Extracted page text data
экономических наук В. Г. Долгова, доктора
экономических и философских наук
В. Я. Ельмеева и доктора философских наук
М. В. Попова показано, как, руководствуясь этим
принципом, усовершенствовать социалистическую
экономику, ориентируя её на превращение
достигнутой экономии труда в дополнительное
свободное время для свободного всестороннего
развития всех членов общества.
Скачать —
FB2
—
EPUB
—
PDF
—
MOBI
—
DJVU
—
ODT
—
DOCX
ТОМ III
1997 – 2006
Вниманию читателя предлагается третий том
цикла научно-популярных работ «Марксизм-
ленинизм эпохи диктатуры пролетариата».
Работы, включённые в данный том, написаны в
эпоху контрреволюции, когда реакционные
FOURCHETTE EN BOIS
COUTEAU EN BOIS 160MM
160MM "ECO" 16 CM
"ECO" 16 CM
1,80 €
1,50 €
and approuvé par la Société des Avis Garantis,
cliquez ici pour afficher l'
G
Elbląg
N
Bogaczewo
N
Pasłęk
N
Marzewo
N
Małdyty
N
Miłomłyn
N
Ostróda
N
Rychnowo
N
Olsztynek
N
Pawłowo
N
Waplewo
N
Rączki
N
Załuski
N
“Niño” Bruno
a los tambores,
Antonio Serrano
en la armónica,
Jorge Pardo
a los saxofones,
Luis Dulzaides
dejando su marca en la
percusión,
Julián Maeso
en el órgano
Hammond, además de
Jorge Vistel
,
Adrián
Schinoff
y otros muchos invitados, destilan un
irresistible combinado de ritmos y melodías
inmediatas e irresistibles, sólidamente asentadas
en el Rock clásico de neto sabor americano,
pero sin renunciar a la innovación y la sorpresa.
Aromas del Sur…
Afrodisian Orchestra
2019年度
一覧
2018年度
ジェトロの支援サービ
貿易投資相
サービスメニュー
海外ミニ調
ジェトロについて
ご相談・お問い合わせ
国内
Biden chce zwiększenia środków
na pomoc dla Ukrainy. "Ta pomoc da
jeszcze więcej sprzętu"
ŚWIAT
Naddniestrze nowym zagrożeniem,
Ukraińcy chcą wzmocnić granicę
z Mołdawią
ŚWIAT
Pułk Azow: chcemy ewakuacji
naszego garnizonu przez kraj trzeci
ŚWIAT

◆ **WORK INSTRUCTION**
Retype the records, line for line.

◆ **RESPONSE AREA**
экономических наук В. Г. Долгова, доктора
экономических и философских наук
В. Я. Ельмеева и доктора философских наук
М. В. Попова показано, как, руководствуясь этим
принципом, усовершенствовать социалистическую
экономику, ориентируя её на превращение
достигнутой экономии труда в дополнительное
свободное время для свободного всестороннего
развития всех членов общества.
Скачать —
FB2
—
EPUB
—
PDF
—
MOBI
—
DJVU
—
ODT
—
DOCX
ТОМ III
1997 – 2006
Вниманию читателя предлагается третий том
цикла научно-популярных работ «Марксизм-
ленинизм эпохи диктатуры пролетариата».
Работы, включённые в данный том, написаны в
эпоху контрреволюции, когда реакционные
FOURCHETTE EN BOIS
COUTEAU EN BOIS 160MM
160MM "ECO" 16 CM
"ECO" 16 CM
1,80 €
1,50 €
and approuvé par la Société des Avis Garantis,
cliquez ici pour afficher l'
G
Elbląg
N
Bogaczewo
N
Pasłęk
N
Marzewo
N
Małdyty
N
Miłomłyn
N
Ostróda
N
Rychnowo
N
Olsztynek
N
Pawłowo
N
Waplewo
N
Rączki
N
Załuski
N
“Niño” Bruno
a los tambores,
Antonio Serrano
en la armónica,
Jorge Pardo
a los saxofones,
Luis Dulzaides
dejando su marca en la
percusión,
Julián Maeso
en el órgano
Hammond, además de
Jorge Vistel
,
Adrián
Schinoff
y otros muchos invitados, destilan un
irresistible combinado de ritmos y melodías
inmediatas e irresistibles, sólidamente asentadas
en el Rock clásico de neto sabor americano,
pero sin renunciar a la innovación y la sorpresa.
Aromas del Sur…
Afrodisian Orchestra
2019年度
一覧
2018年度
ジェトロの支援サービ
貿易投資相
サービスメニュー
海外ミニ調
ジェトロについて
ご相談・お問い合わせ
国内
Biden chce zwiększenia środków
na pomoc dla Ukrainy. "Ta pomoc da
jeszcze więcej sprzętu"
ŚWIAT
Naddniestrze nowym zagrożeniem,
Ukraińcy chcą wzmocnić granicę
z Mołdawią
ŚWIAT
Pułk Azow: chcemy ewakuacji
naszego garnizonu przez kraj trzeci
ŚWIAT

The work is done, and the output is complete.